What is one thing agriculture as an industry can do to help these specific initiatives?

Industry plays a role in the three main dimensions of food security: availability, access, and utilization. The industry keeps the food available and from there, the guarantee that the food will be of good nutritional value and have a stable market from which people can access it. All of this allows us to enhance the products that tap into the dimension of the utilization.

It sounds simple but there are multiple dimensions of food security where agriculture industry has an impact and the dimension of economic stability becomes a central element to these efforts.

In the classes that you teach, what are your students most concerned about in the global conversation on food?

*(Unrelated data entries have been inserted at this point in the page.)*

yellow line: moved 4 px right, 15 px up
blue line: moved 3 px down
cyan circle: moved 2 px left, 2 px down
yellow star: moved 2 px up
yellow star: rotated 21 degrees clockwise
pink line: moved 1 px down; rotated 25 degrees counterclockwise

Students worry about many different things these days but one of their big concerns right now is issues related to climate and how climate change is affecting food security. Their questions differ depending on the discipline they are in. The nutrition students come with worries over the quality of the food, concerns about alarmingly increasing rates of obesity and chronic disease. Some want to know why we have higher rates of obesity now in the developing world than in some industrialized countries.

There is a group of students that come from the social sciences and they have worries about the structural determinants of food insecurity, poverty and so on. As they learn about food security, their concerns increase because the numbers we share with them are not very good. We have seen more food insecurity in the last couple of years at a global level and we have more hungry people now than three to four years ago.

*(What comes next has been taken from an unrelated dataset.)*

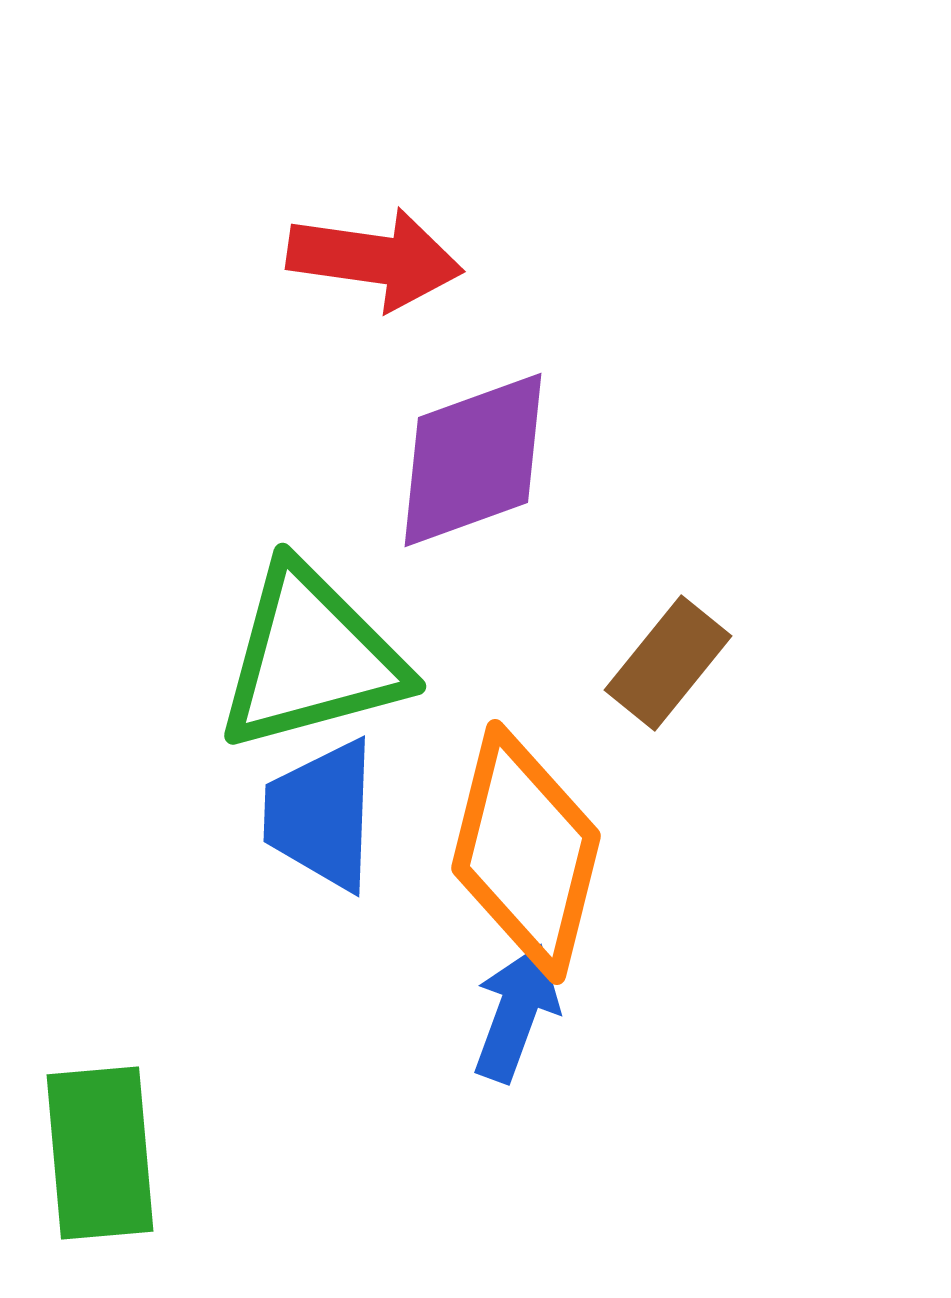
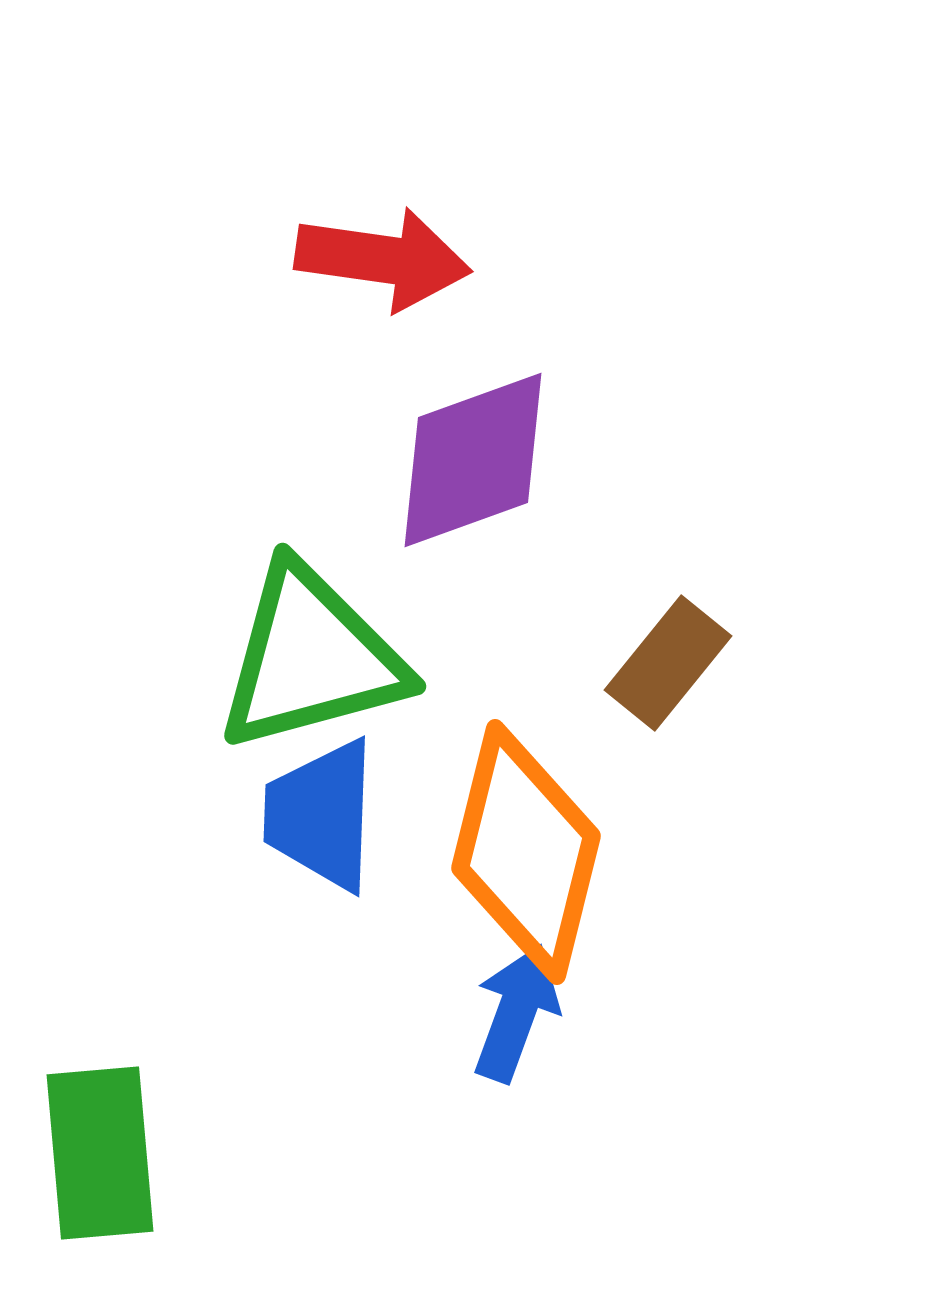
red arrow: moved 8 px right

I am happy to see by the end of each semester that not only do the students leave class with a knowledge about the problem of food insecurity, but they want to get involved and do something about it. I really enjoy that class a lot, sharing knowledge and experience with the students.

What is the one thing you wish everyone knew about the work you do?

I would love people to know that we are arming the next generation with the strongest foundation on food security we can offer. It is not just the research we do, education is a strong pillar and where we will have a clear impact. The outreach work we do with development and international agencies, as well as with food producers strengthens our presence and the knowledge we regularly gather.